Lyndeborough voters approve budget at Town Meeting

LYNDEBOROUGH – The town has a new official holder of the Boston Post Cane as the oldest resident, and also has an official town song, “The Song of Lyndeborough.”

While Lucy Schmidt was on hand to receive accolades – and correct a couple of dates in her introduction by Selectman Fred Douglas – Wally Holt was unable to sing his composition, because of a cold so his CD was played. It is available at the Village Store.

Schmidt, 94, has been a resident since 1938, served a number of years as a voting official, and was part of many town celebrations and functions. She was accompanied by several members of her large extended family. She was presented a replica of the 1909 cane which she will hold. She noted that her father held the cane beginning in 1970.

In more serious business, the 65 voters who remained after the ceremonies, approved a budget of $1,806,333, which was explained by Budget Committee Chairman Don Guertin. The legal expense line of the budget was increased by $144,000 to cover the amount owed to the Town of Wilton in an error by the state Department of Revenue in the school apportionment in 2010.

The money will come from the town’s surplus funds.

Guertin said the budget, which is essentially the same as last year’s, includes a 1.5 percent raise for all employees.

Several budget lines are down because Town Administrator Kate Thorndyke has been in medical leave (and has since resigned) and the Police Department has been understaffed.

The rest of the warrant was concerned in various ways with Capital Reserve Funds and all were accepted with little or no discussion after Acting own Administrator Burton Reynolds explained the purpose and philosophy behind the funds.

He said several of the requested donations to the funds had been changed since last fall to spread the cost out over more years and reduce the bottom line. Some equipment, including a police cruiser “have been pushed out” a year or two.

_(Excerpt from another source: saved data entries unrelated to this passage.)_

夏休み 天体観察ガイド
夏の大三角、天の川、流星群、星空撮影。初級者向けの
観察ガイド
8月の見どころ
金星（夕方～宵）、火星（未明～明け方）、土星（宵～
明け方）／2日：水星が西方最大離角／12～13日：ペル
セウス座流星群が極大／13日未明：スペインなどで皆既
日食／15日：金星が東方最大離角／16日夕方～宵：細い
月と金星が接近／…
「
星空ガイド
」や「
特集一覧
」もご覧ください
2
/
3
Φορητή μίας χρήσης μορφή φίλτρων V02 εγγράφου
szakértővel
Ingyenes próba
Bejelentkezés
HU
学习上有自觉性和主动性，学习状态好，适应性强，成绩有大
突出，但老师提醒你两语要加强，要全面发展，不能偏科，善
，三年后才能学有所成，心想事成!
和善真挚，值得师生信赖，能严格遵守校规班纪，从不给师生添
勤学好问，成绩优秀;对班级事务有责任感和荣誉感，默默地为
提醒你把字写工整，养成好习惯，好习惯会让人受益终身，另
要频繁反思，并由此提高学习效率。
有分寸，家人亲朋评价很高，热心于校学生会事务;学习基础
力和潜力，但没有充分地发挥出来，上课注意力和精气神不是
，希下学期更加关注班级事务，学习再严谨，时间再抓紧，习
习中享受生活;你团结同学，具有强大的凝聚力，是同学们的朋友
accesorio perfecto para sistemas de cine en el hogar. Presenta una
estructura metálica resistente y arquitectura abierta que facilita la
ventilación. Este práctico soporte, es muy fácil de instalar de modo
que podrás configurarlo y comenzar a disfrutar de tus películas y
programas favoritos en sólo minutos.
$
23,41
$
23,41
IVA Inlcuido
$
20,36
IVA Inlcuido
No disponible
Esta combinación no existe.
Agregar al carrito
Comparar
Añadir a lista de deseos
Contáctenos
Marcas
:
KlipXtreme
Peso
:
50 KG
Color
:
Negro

Several of the established funds were changed to add the word “repair” to “replacement of.”

A fund for a backhoe was discontinued and a new one established for the 2008 loader.

At the close of the meeting, retiring selectman Kevin Boette was presented a plaque and thanks were extended to all who had helped during the year.

Lunch was provided by the Fire Department Auxiliary.

Voters at Town Meeting on Saturday approved the withdrawal of $144,000 from the town’s fund balance to repay Wilton for an error made in 2010 by the state Department of Revenue Administration in apportioning the cooperative school assessment.

Acting Administrator Burton Reynolds said 2010 was the first year after changes had been made in the Articles of Agreement between the two towns which changed part of the funding formula. The change was not noted by the DRA and Wilton was assessed part of Lyndeborough’s share.

A town has ten days to note errors in the DRA findings, Reynolds said, and neither town did until the following year when Reynolds noted the error.

While Lyndeborough has never disputed the fact that they owed the funds, no legal way was found to repay it. The question went to Superior Court and the judge ruled that a contract – The Articles of Agreement – outweighed tax law and Lyndeborough had to repay the funds.

Reynolds said the fund balance to be used, money left over from previous years, had been mostly paid by taxpayers in 2010 and 2011 and therefore was not impacting today’s voters. He said the selectmen would “work out a payment schedule over the coming year to repay the money.”

Use of the fund balance will not affect this year’s tax rate.

Asked about the amount in the fund balance, Reynolds said, “At the end of 2012, there was a balance of $687,000,” but $168,000 of that had been used to reduce taxes.

The fund balance, he said, “is an accounting, not an actual cash balance.” Currently there is $300,000 in uncollected taxes.

It is the selectmen’s policy to keep between 6 and 12 percent of revenues in reserve as required by the DRA.

“The auditors will be here in May,” he said, “and I think we’ll find that we will be well within that.”

Asked why the town didn’t go back to court to disputer the finding, Reynolds said court costs are about $15,000.